The report, from Bloomberg News, adds to the concerns over the financial stability of regional banks, following the collapse in March of Silicon Valley Bank and Signature Bank, and the sale of First Republic Bank to JPMorgan Chase & Co. (JPM) this week. PacWest’s shares have been diving this week in the wake of First Republic’s collapse.
Bloomberg reported Wednesday afternoon that PacWest’s leaders were considering strategic alternatives of their own, which could include a sale.
The report, based on anonymous sources, also said that the bank has not found much interest in an acquisition of the entire company, and could look to break it apart or raise fresh capital. Bloomberg also said that any buyer could risk a hefty loss due to loan markdowns.
The company, which is based in Los Angeles and owns Pacific Western Bank, did not immediately respond to a request for comment. First Republic and Silicon Valley Bank are based in the San Francisco Bay Area.
Shares of PacWest plunged 53% in after-hours trade on Wednesday. Pacific Western Bank has 67 branches in California, with one in Denver and one in Durham, N.C.
The sudden decline in Wednesday’s extended session wrapped in other banks’ stocks, including Western Alliance Bancorp (WAL) and Zions Bancorp NA (ZION). Shares of those banks were down 23% and 9%, respectively, in extended trading.
Following Silicon Valley Bank’s collapse — brought on by a bank run after higher interest rates constrained tech-industry funding and lowered the value of that bank’s bond investments — concerns have grown about banks that catered to a wealthier clientele.
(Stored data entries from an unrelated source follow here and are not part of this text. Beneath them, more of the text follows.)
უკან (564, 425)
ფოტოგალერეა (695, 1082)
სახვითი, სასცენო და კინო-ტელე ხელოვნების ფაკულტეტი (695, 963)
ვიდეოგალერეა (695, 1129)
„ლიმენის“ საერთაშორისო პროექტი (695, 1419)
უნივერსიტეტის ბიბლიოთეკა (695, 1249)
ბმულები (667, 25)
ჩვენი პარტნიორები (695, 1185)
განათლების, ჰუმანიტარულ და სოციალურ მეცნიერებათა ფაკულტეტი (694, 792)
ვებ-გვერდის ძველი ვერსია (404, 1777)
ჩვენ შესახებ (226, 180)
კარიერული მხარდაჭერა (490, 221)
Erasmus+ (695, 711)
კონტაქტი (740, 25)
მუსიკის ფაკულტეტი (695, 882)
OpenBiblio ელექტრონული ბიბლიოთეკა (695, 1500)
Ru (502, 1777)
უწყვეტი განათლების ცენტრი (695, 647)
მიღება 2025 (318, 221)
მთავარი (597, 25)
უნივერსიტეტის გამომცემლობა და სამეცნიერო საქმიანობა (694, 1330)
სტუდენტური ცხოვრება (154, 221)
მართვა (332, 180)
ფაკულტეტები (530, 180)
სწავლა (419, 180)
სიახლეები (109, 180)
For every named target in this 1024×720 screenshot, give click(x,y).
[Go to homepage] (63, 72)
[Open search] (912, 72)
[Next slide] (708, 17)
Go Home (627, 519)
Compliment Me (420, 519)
The money in those customers’ accounts is likelier to be above federally insured limits, and those customers were seen as likely to stash their money elsewhere, for more safety or greater returns.
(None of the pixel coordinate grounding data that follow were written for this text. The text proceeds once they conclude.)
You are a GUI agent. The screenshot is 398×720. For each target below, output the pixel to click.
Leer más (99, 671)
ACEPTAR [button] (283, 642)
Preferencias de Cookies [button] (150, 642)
But the move sharp move lower for PacWest’s stock follows more upbeat comments from the bank’s management last month, after investors worried that the bank run that sank SVB could prompt panicked consumers to pull their money from other banks.
“Our strong banking franchise and our loyal, diversified customer base have driven us through one of the most challenging recent periods in the banking industry,” PacWest Chief Executive Paul Taylor said in the company’s earnings release last month.
“Our deposits have stabilized with total insured deposits increasing from 48% of total deposits at year-end to 71% of total deposits at March 31, 2023,” he continued. “Importantly, deposits stabilized in the latter part of March and rebounded nicely in April, increasing approximately $700 million subsequent to quarter-end.”
PacWest finished the first quarter with total deposits of $28.2 billion.
The big hits to some bank stocks on Wednesday came as the Federal Reserve yet again raised its key interest rate, as it tries to engineer a slowdown in the economy to lower prices.
At the close of regular trading on Wednesday, shares of PacWest were down 72% year to date. By comparison, the S&P 500 Index is up 6.5% in 2023.